Loopy Belief Propagation on the MRF solves the SAM problem. Only the nodes near the robot (in red) are updated here.

When the factorization of matrix (here the triangular matrix R of a QR factorization) is updated incrementally upon the addition of a few rows to the original matrix, only a small portion of the entries get changed (shown in red).

Publications

  1. Fast Incremental Square Root Smoothing
    Michael Kaess, Ananth Ranganathan, and Frank Dellaert, IJCAI 2007.

    This paper introduces a matrix factorization approach to SAM by incrementally updating the Cholesky factor of the Hessian matrix for the SLAM problem. New measurements involve the addition of new rows to the Hessian. The Cholesky factor can be updated through incremental QR factorization using Givens rotations. This results in an extremely  fast algorithm.

  2. Loopy SAM
    Ananth Ranganathan, Michael Kaess, and Frank Dellaert, IJCAI 2007.

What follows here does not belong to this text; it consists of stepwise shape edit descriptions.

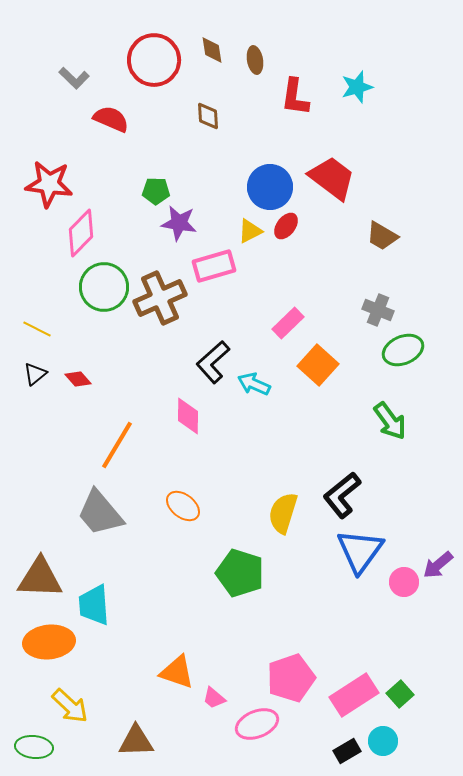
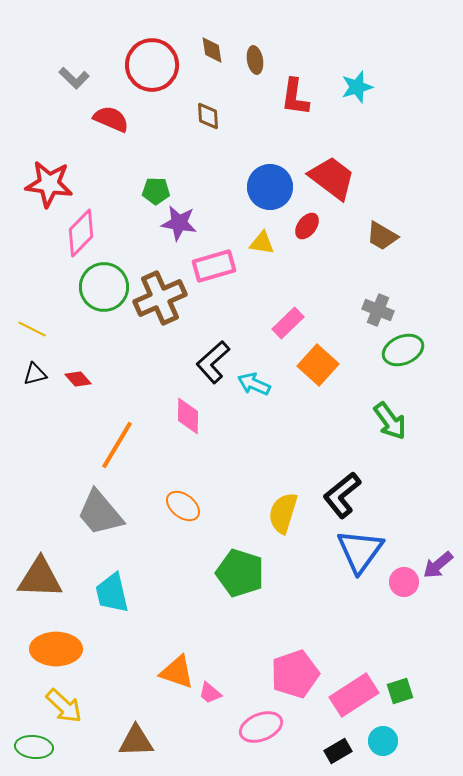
red circle at (154, 60): moved 2 px left, 5 px down
red ellipse at (286, 226): moved 21 px right
yellow triangle at (250, 231): moved 12 px right, 12 px down; rotated 36 degrees clockwise
yellow line at (37, 329): moved 5 px left
black triangle at (35, 374): rotated 25 degrees clockwise
cyan trapezoid at (94, 605): moved 18 px right, 12 px up; rotated 9 degrees counterclockwise
orange ellipse at (49, 642): moved 7 px right, 7 px down; rotated 6 degrees clockwise
pink pentagon at (291, 678): moved 4 px right, 4 px up
green square at (400, 694): moved 3 px up; rotated 24 degrees clockwise
pink trapezoid at (214, 698): moved 4 px left, 5 px up
yellow arrow at (70, 706): moved 6 px left
pink ellipse at (257, 724): moved 4 px right, 3 px down
black rectangle at (347, 751): moved 9 px left
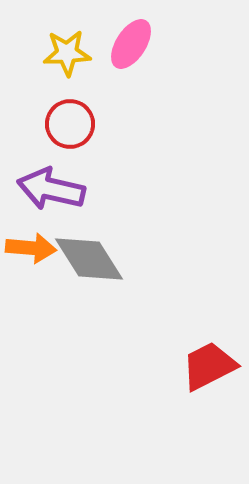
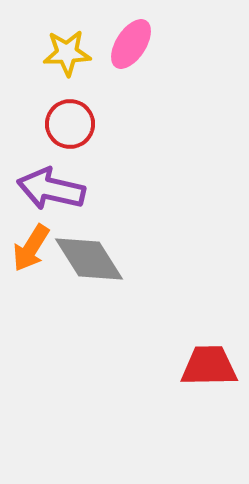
orange arrow: rotated 117 degrees clockwise
red trapezoid: rotated 26 degrees clockwise
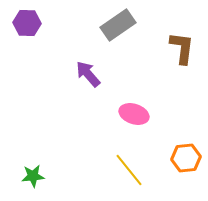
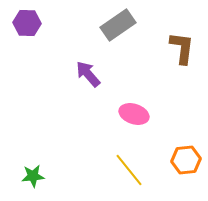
orange hexagon: moved 2 px down
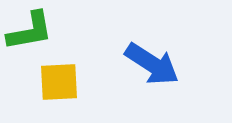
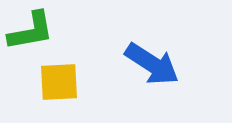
green L-shape: moved 1 px right
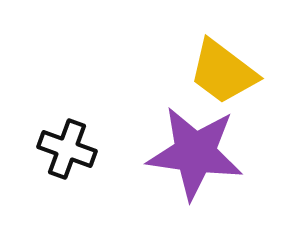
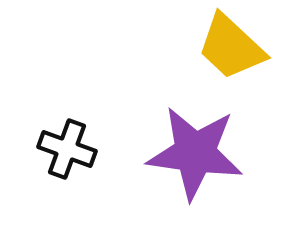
yellow trapezoid: moved 8 px right, 25 px up; rotated 6 degrees clockwise
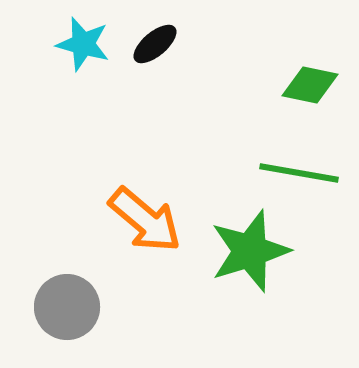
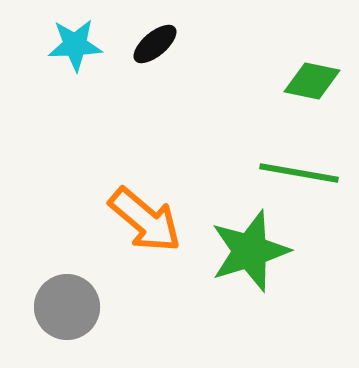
cyan star: moved 8 px left, 1 px down; rotated 18 degrees counterclockwise
green diamond: moved 2 px right, 4 px up
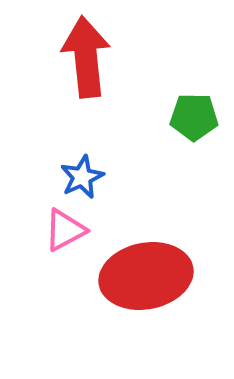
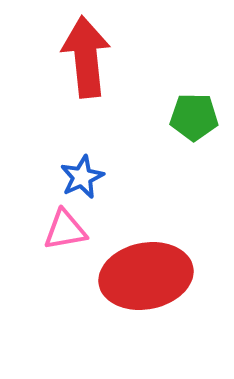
pink triangle: rotated 18 degrees clockwise
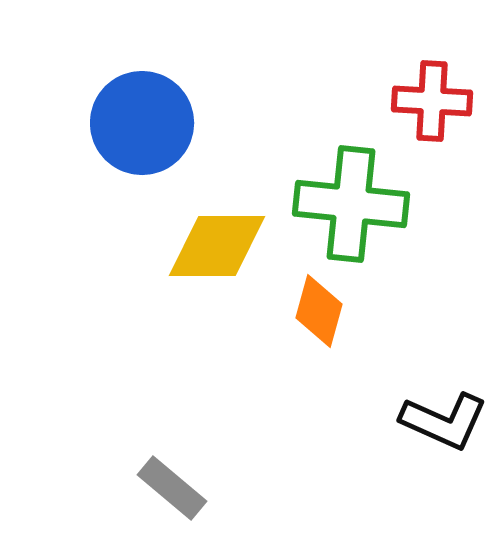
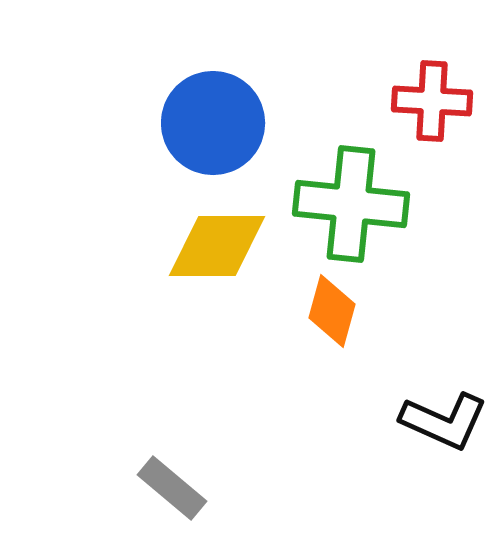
blue circle: moved 71 px right
orange diamond: moved 13 px right
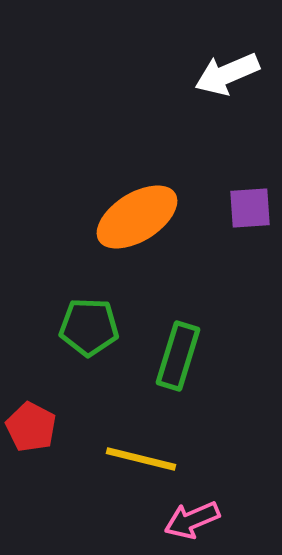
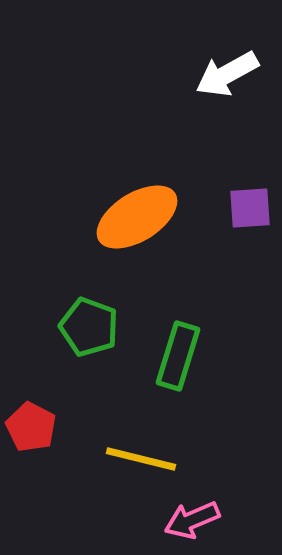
white arrow: rotated 6 degrees counterclockwise
green pentagon: rotated 18 degrees clockwise
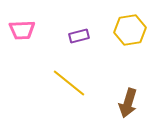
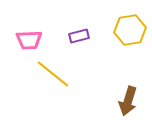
pink trapezoid: moved 7 px right, 10 px down
yellow line: moved 16 px left, 9 px up
brown arrow: moved 2 px up
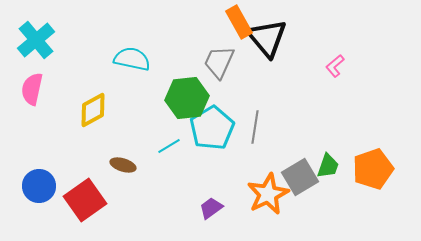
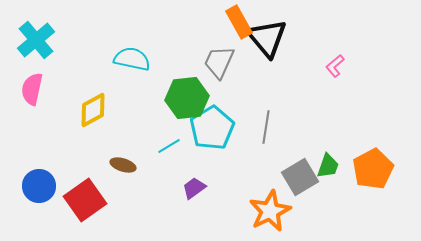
gray line: moved 11 px right
orange pentagon: rotated 9 degrees counterclockwise
orange star: moved 2 px right, 17 px down
purple trapezoid: moved 17 px left, 20 px up
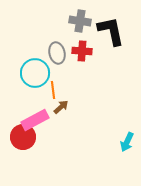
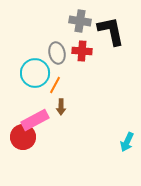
orange line: moved 2 px right, 5 px up; rotated 36 degrees clockwise
brown arrow: rotated 133 degrees clockwise
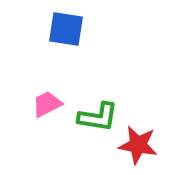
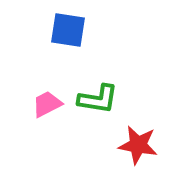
blue square: moved 2 px right, 1 px down
green L-shape: moved 18 px up
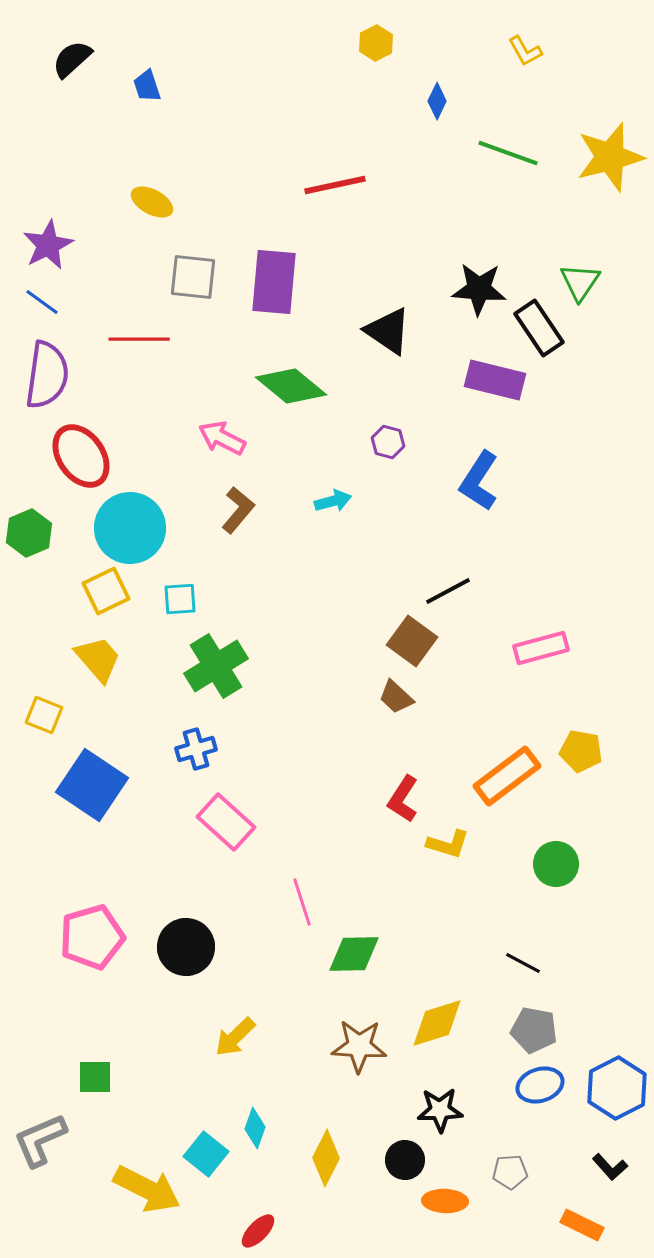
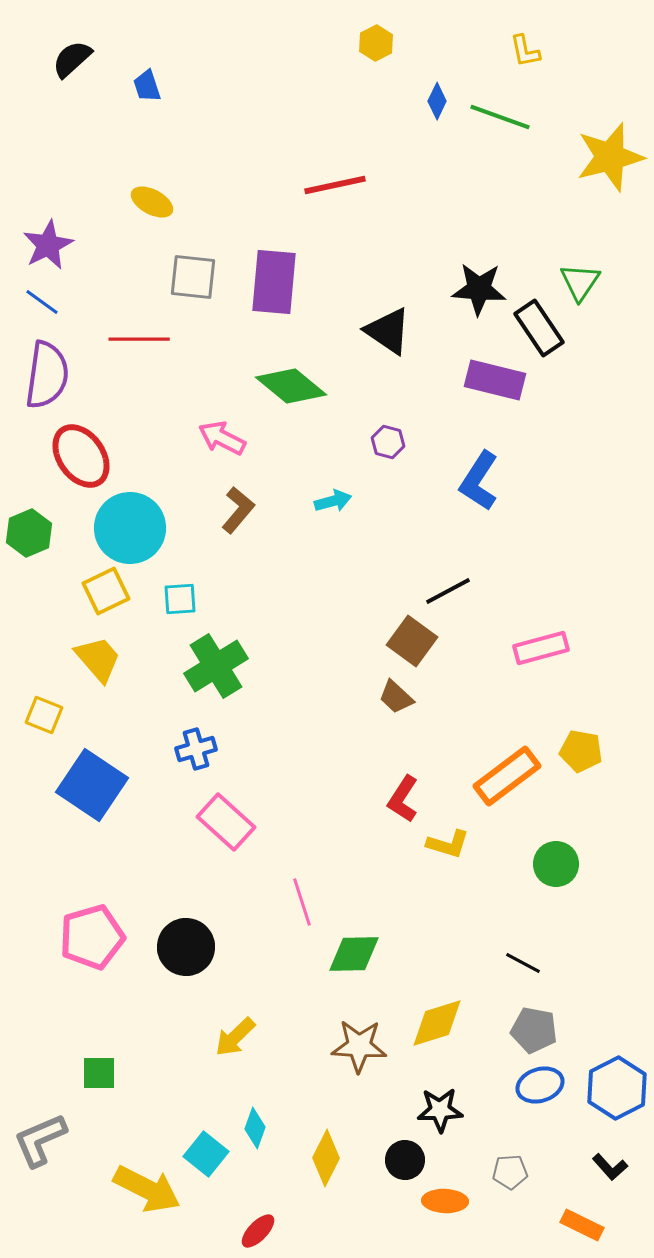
yellow L-shape at (525, 51): rotated 18 degrees clockwise
green line at (508, 153): moved 8 px left, 36 px up
green square at (95, 1077): moved 4 px right, 4 px up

    This paper formulates the SLAM problem as a Markov Random Field (MRF) on which inference is done through loopy belief propagation to obtain the estimates of the robot and landmark locations. We show that when the robot is not closing a loop, each step involves the addition of a few nodes to the MRF. The resulting loopy belief update does not affect the whole MRF graph when messages are thresholded, resulting in a fast algorithm. We also provide a theoretical proof showing the equality between Gauss-Seidel elimination on the MRF matrix and loopy belief propagation on the MRF graph.